Vocês vão ter o dinheirinho de vocês

E aí, quando o Tião falou pra mim que tinha vontade de criar aqui uma indústria, alguma coisa pra ajudar os pescadores eu falei: Tião, conversa com o Jaime, ele é companheiro que não tem diploma de doutor. Não é formado. Desistiu da universidade pra aprender a criar peixe. É o maior conhecedor da criação de peixe em cativeiro nesse país. Leve ele pra conversar com você no Acre. E pra minha surpresa um dia eu liguei pra Jaime pra convidar ele pra passar um fim de semana comigo e ele disse: Tô no Acre. Agora a gente pode ter um lago. A gente pode criar peixe em tanque rede, que com um tanque o pescador vai pescar num mês mais do que pescaria num ano tentando pegar peixe com anzolzinho daquele. E quando a gente mostrar isso e convencer, as pessoas vão perceber que ao invés da gente ficar dizendo não, não, não, a gente diz como é que a gente faz e aí gente consegue fazer as coisas.

E foi assim que eu recebi a bela notícia da construção da Peixes da Amazônia. E eu tenho certeza companheiros que vocês daqui há alguns anos – porque agora tá um peixinho pequeno, um alevino que vai levar um ano para ficar com dois quilos, o pirarucu leva um ano pra ficar com doze quilos – cresce mais do que criança, entendeu? – Aí vai levar um tempo e vocês vão começar a ter o dinheiro de vocês. Ao invés de dizer não a gente tem que dizer como é que a gente faz. O que é importante é que pode até ter algum momento que tenha alguma crise. Mas, mesmo quando tiver problema, não desanime. Ajude a resolver o problema porque a vida é assim, perseverança o dia inteiro. É mais fácil ser covarde. Eu aprendi muito depois que eu peguei o câncer. A gente sempre acha que o câncer só da nos outros e não dá na gente. Quando o bicho pegou e eu fiquei me tratando um ano foi que eu comecei a perceber o quando é bom a gente não desanimar. Tem que todo dia acreditar, todo dia, sobretudo a juventude.

O político que você quer está dentro de você

Não tem essa de um jovem levantar e dizer “ah eu não vou ser político que todo político é ladrão.

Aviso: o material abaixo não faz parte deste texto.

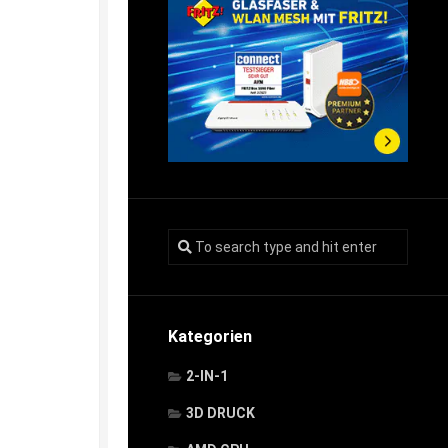
Kategorien
2-IN-1
3D DRUCK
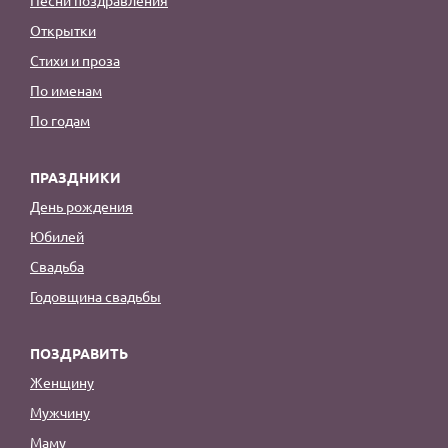
Открытки
Стихи и проза
По именам
По годам
ПРАЗДНИКИ
День рождения
Юбилей
Свадьба
Годовщина свадьбы
ПОЗДРАВИТЬ
Женщину
Мужчину
Маму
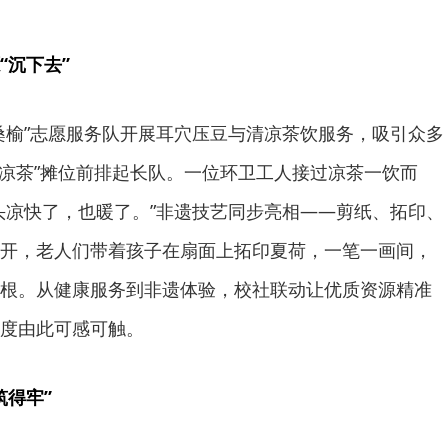
“沉下去”
桑榆”志愿服务队开展耳穴压豆与清凉茶饮服务，吸引众多
清凉茶”摊位前排起长队。一位环卫工人接过凉茶一饮而
头凉快了，也暖了。”非遗技艺同步亮相——剪纸、拓印、
开，老人们带着孩子在扇面上拓印夏荷，一笔一画间，
根。从健康服务到非遗体验，校社联动让优质资源精准
度由此可感可触。
筑得牢”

O Lula é ladrão, o Tião é ladrão, o Jorge é ladrão. Então, seu babaca, se todo mundo é ladrão, entre você na política, porque o político que você quer, está dentro de você. O que não pode é fugir.

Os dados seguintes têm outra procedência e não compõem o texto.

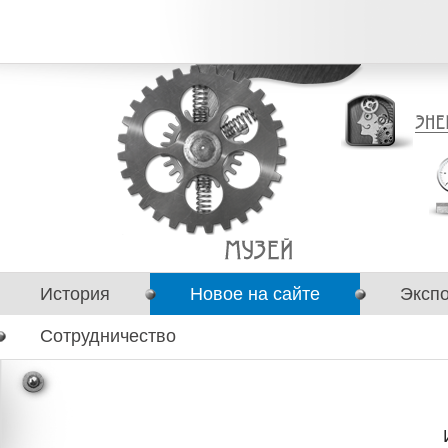
История
Новое на сайте
Эксп
Сотрудничество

O que estão fazendo com o Tião é o que fizeram comigo durante oito anos. É a tentativa de denegrir a imagem de um homem como esse. Eu vou dizer uma coisa que vocês não podem esquecer nunca. Eu cito alguns exemplos que de vez em quando as pessoas não gostam, mas é importante lembrar que o tipo de gente que acusa o Tião como estão acusando é o tipo de gente que mandou crucificar Jesus Cristo, é o tipo de gente que mandou enforcar Tiradentes, que manda sempre fazer e prejudicar as pessoas que querem fazer o bem. Toda vez que aparece uma pessoa que quer fazer o bem aparece aqueles de sempre, que historicamente tentam acabar com a vida daqueles que querem ajudar o pobre. Parece que tem gente que não quer que o pobre deixe de ser pobre. Mesmo as pessoas não perdendo nada. É muito sério isso. Agora em São Paulo, qual é o problema? “Ah, esse Lula foi fazer pobre comprar carro. Tá cheio de carro. Tem muito pobre andando de avião”. Eu quero mais é que andem de avião, que tenham carro. Quero mais que tenham fartura. Nós queremos um mundo de iguais, um mundo onde todos tenham oportunidade.

E eu quero dizer a vocês, companheiro Tião, Jorge, Aníbal, que sou testemunha que o que vocês fizeram por esse Acre nos últimos anos não foi feito em nenhum lugar no Brasil. Lógico que falta fazer muita coisa. Eu sou casado há 40 anos e ainda falta fazer muita coisa com a dona Marisa. E vocês também que casaram prometendo o paraíso pra mulher de vocês, vocês já cumpriram? Não, porque leva tempo. Leva tempo. O governo é a mesma coisa, a gente não consegue em vinte anos desfazer os desmandos de 500 anos.  Leva tempo. O que é importante é que esses meninos são motivos de orgulho desse estado e vocês são motivo de orgulho no Brasil”.